Despite gusting winds and rain, over 100 people showed up for the March and Rally to Raise the Minimum Wage on the public lawn in Canal Park Monday evening. The Minimum Wage Coalition sponsored Monday's rally. The coalition's stated goal is to raise the minimum wage to $9.50/hr by 2015. Minnesota's minimum wage is currently $6.15/hr, although this is below the federal minimum of $7.25/hr, so Minnesota's de facto minimum wage is $7.25/hr.
Many UMD students were heavily involved with the rally.

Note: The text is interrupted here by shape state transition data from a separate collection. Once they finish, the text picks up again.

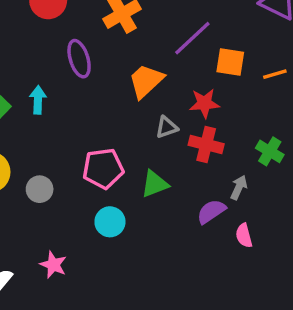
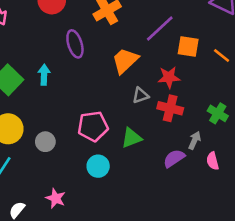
orange line: (275, 74) -> (222, 55), turned 54
pink semicircle: (244, 236) -> (213, 161), moved

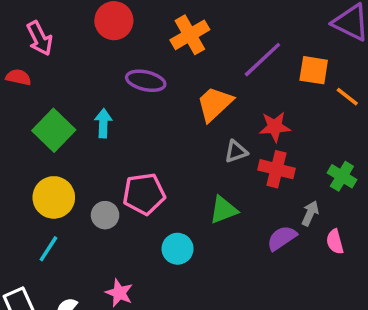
purple ellipse: (75, 44) -> (146, 81), turned -60
orange square: (188, 46) -> (314, 70), moved
pink pentagon: (93, 126) -> (144, 194), moved

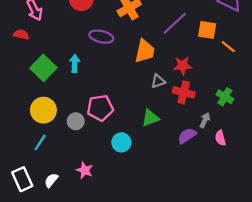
orange trapezoid: (215, 104) -> (145, 51), turned 145

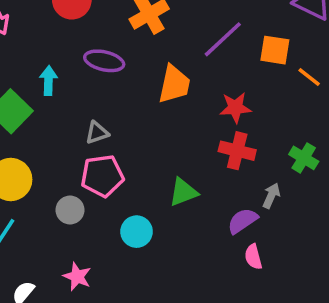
cyan arrow: (75, 63) -> (48, 81), moved
gray triangle: (158, 81) -> (97, 133), moved
gray circle: (76, 121) -> (70, 210), moved
pink semicircle: (220, 138) -> (253, 257), moved

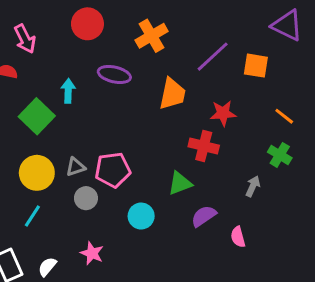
orange line: (309, 77) -> (284, 116), moved
gray triangle: (97, 133) -> (76, 167), moved
red cross: (237, 151) -> (204, 146), moved
purple semicircle: (243, 221) -> (204, 216), moved

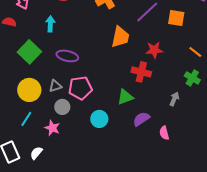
purple ellipse: (114, 74) -> (67, 56), moved
cyan arrow: (68, 91) -> (50, 24), moved
pink star: (92, 253) -> (52, 128), moved

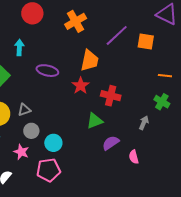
red star: (154, 50) -> (81, 86), moved, turned -30
orange line: (195, 52) -> (165, 76), turned -32
purple ellipse: (67, 56) -> (47, 71), moved
pink pentagon: (80, 88) -> (48, 170), moved
cyan circle: (99, 119) -> (53, 143), moved

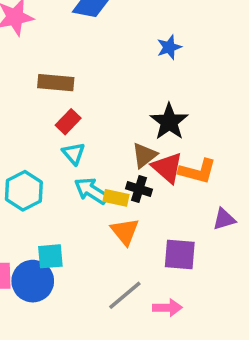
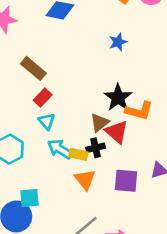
brown rectangle: (56, 83) -> (33, 68), turned 35
orange L-shape: (197, 171) -> (139, 111), moved
black cross: (139, 189) -> (96, 148), turned -30
purple square: (180, 254) -> (126, 181), moved

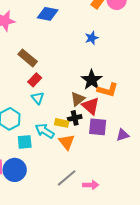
cyan arrow: (60, 149) -> (45, 131), moved
purple square: (126, 181) -> (98, 127), moved
cyan square: (29, 198) -> (25, 142), moved

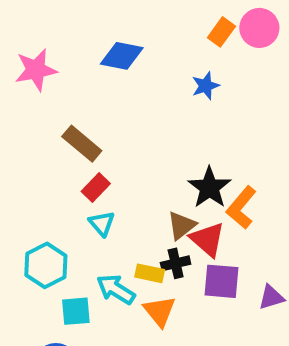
blue star: (92, 38) -> (205, 86), moved
orange L-shape: (108, 90) -> (241, 207), turned 115

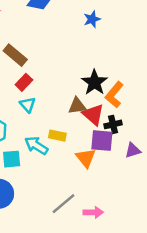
brown triangle: (182, 225) -> (77, 106), turned 30
black cross: (176, 263) -> (113, 124), moved
orange triangle: (160, 311) -> (86, 158), moved

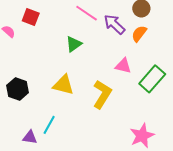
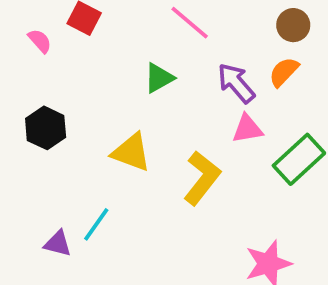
purple arrow: (114, 24) -> (236, 83), moved
pink triangle: (123, 66) -> (247, 129), turned -30
black hexagon: (18, 89) -> (46, 128), moved

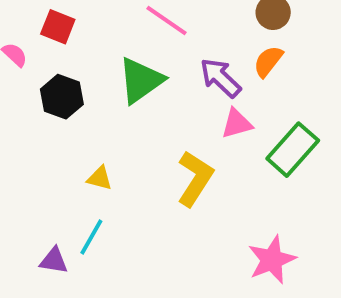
green triangle: (159, 78) -> (141, 80), size x1.5
black hexagon: (46, 128) -> (62, 97), moved
yellow triangle: (131, 152) -> (100, 178), moved, size x0.6

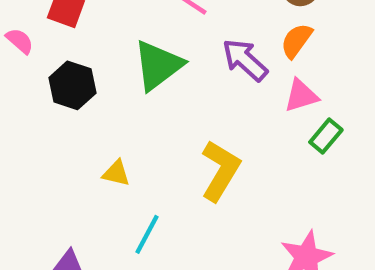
pink triangle: (237, 124) -> (301, 96), moved
green rectangle: (293, 150) -> (326, 136), size x0.6
cyan line: (91, 237) -> (147, 234), moved

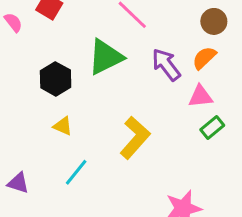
black hexagon: (72, 85) -> (56, 79), moved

"I've been here since 3:30 p.m.," said junior Emily Nygren, who was passing out stickers while shielding herself from the wind and rain underneath an umbrella. "I'm in support of raising the minimum wage so that families have enough (money) for food, so they can educate their children, and so that they can hope for a better future.”

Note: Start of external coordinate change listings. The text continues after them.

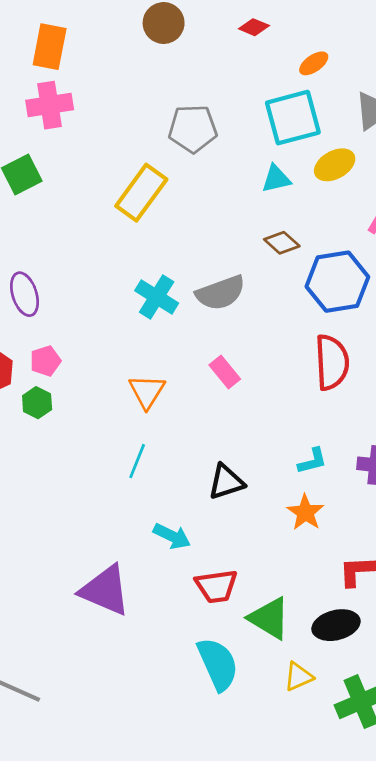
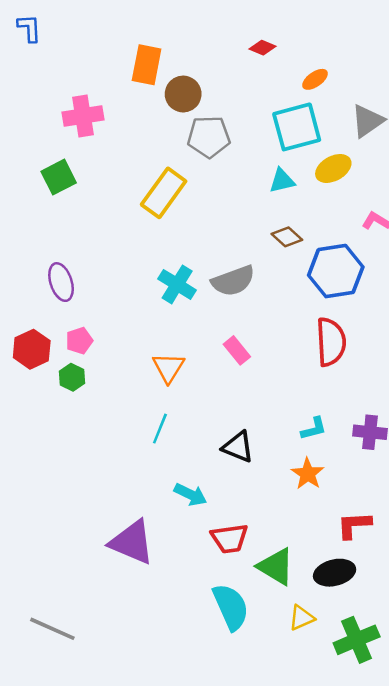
brown circle: (164, 23) -> (183, 94), moved
orange rectangle: (50, 47) -> (147, 65), moved
black triangle: (226, 482) -> (238, 447), turned 40

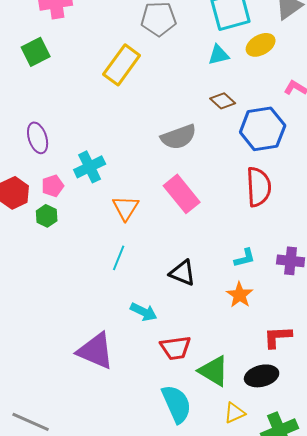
cyan cross: (177, 284) -> (90, 167), moved, turned 32
pink rectangle: (237, 350) -> (182, 194), size x1.6

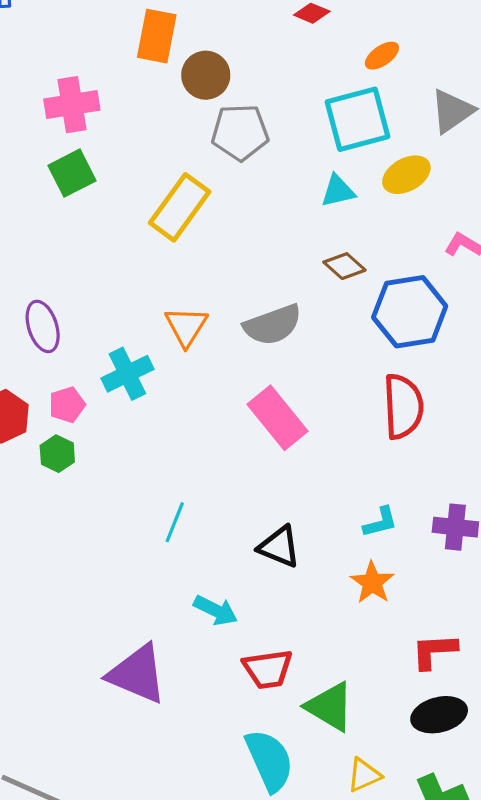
green square: (36, 52) -> (72, 173), moved
orange triangle: (126, 208) -> (186, 326), moved
black ellipse: (262, 376) -> (439, 715), moved

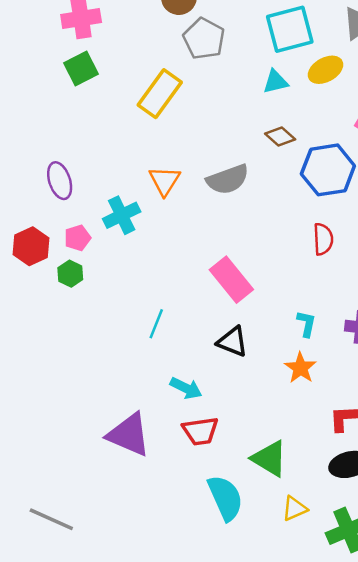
gray pentagon: (240, 132) -> (204, 39), turned 30
red semicircle: (403, 406) -> (323, 239), size x0.7
pink rectangle: (278, 418) -> (231, 280), moved
cyan L-shape: (380, 522) -> (306, 324), turned -64
red trapezoid: (268, 669) -> (200, 431), moved

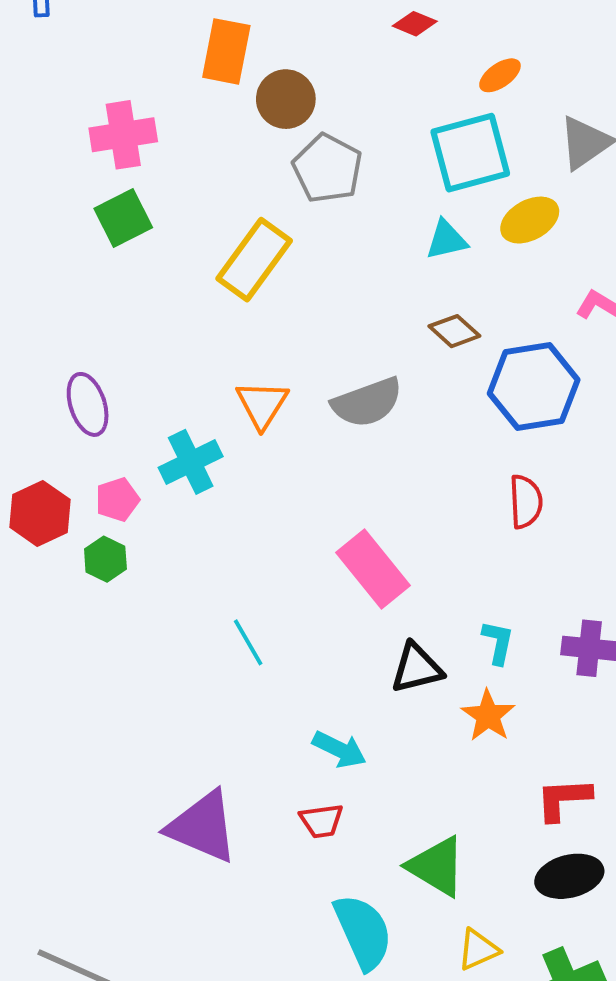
cyan line: (156, 324) -> (248, 642), turned -52
black triangle: (233, 342) -> (417, 668), moved, turned -36
cyan arrow: (186, 388) -> (339, 749), moved
red trapezoid: (200, 431) -> (322, 821), size x0.7

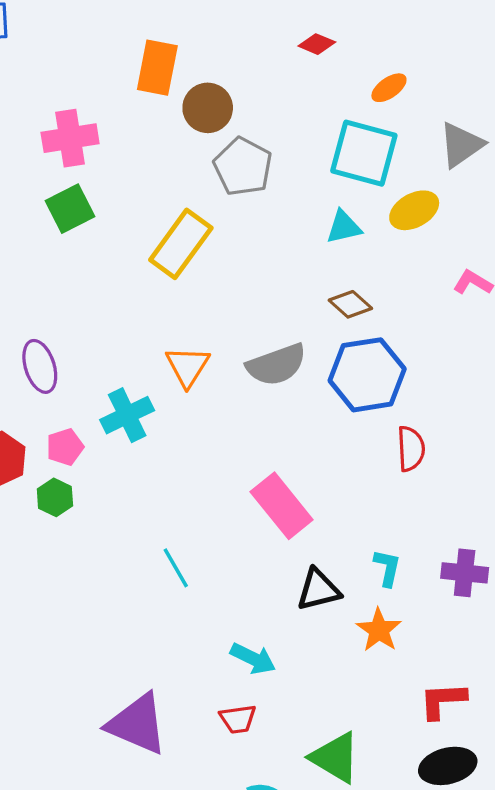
cyan square: (470, 153) -> (364, 153), turned 30
blue hexagon: (534, 387) -> (367, 375), moved

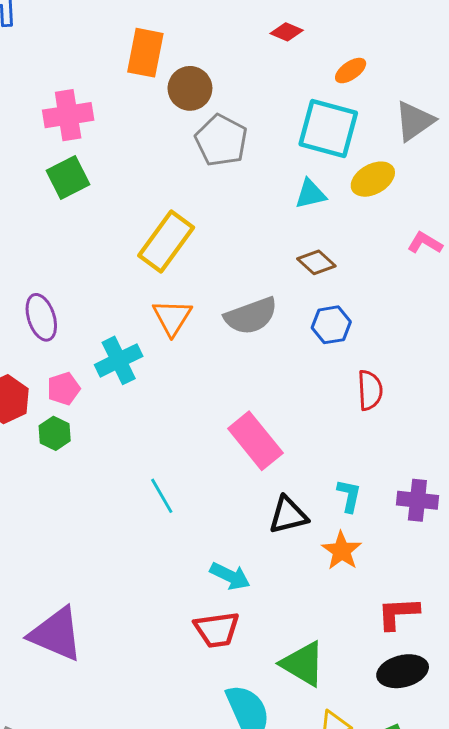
yellow rectangle: (181, 244) -> (166, 242), moved
blue hexagon: (367, 375) -> (331, 325), size x0.6
red trapezoid: (238, 719) -> (217, 630), size x1.4
purple triangle: (137, 724) -> (56, 634), moved

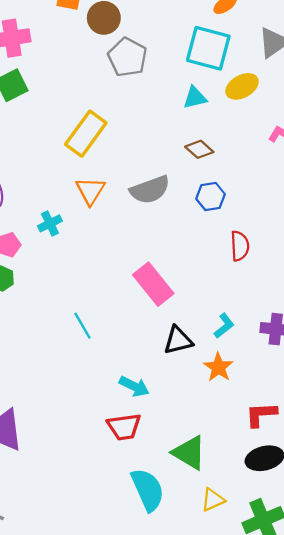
cyan cross: (119, 360) -> (50, 223), size x0.7
cyan L-shape: (349, 496) -> (224, 326), turned 40

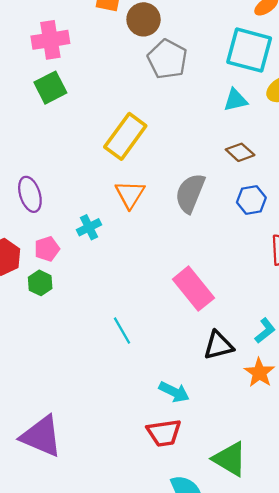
gray semicircle: (150, 190) -> (190, 193), turned 132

The march and rally was organized by Zach Sias, field coordinator for the North East Area Labor Council.
"We do our best to get organizations to join the coalition," Sias said. "Just labor or any other one faction can't get it done by themselves." Sias was concerned about attendance on account of the poor weather. "Our goal was 100, which we got, but (there) would have been a lot more if the weather was like yesterday."

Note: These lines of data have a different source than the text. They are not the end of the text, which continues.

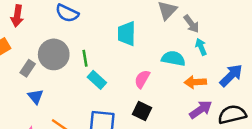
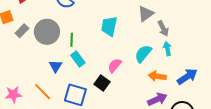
cyan semicircle: (173, 58) -> (143, 54), turned -72
gray rectangle: (28, 68) -> (22, 31), moved
blue triangle: (36, 96) -> (56, 66), moved
black square: (142, 111) -> (102, 83), moved

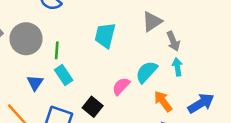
pink semicircle: (115, 66) -> (121, 86), moved
orange arrow: (157, 76) -> (163, 101), turned 42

In May, Minnesota's House of Representatives passed a bill dictating the minimum wage increase to $9.50/hr by 2015, but it failed to gain support in the Senate.
"Part of the reason we're here is to show the state Senate that the constituents want (to raise the minimum wage)," Sias said. "There are a lot of die-hard supporters here."
The Minnesota Public Interest Research Group (MPIRG) is also in support of a $9.50/hr minimum wage.
"(The MPIRG) board met yesterday in Duluth, and we officially endorsed this campaign," said Steve Wick, one of UMD's MPIRG representatives. "It's really important for the students to get involved,” he said. "Because it's something that will affect them."
Former UMD student Justin Perprich rushed from work to catch the tail end of the rally.
"(I had) to show support for the low-wage workers,” Perprich said. “The current minimum wage is too low. I'm in favor of getting rid of the minimum wage altogether and implementing a living wage instead, at least $13 an hour," Perprich continued. "A living wage will mean less people on programs like (food stamps) and bring up the overall quality of life for everyone."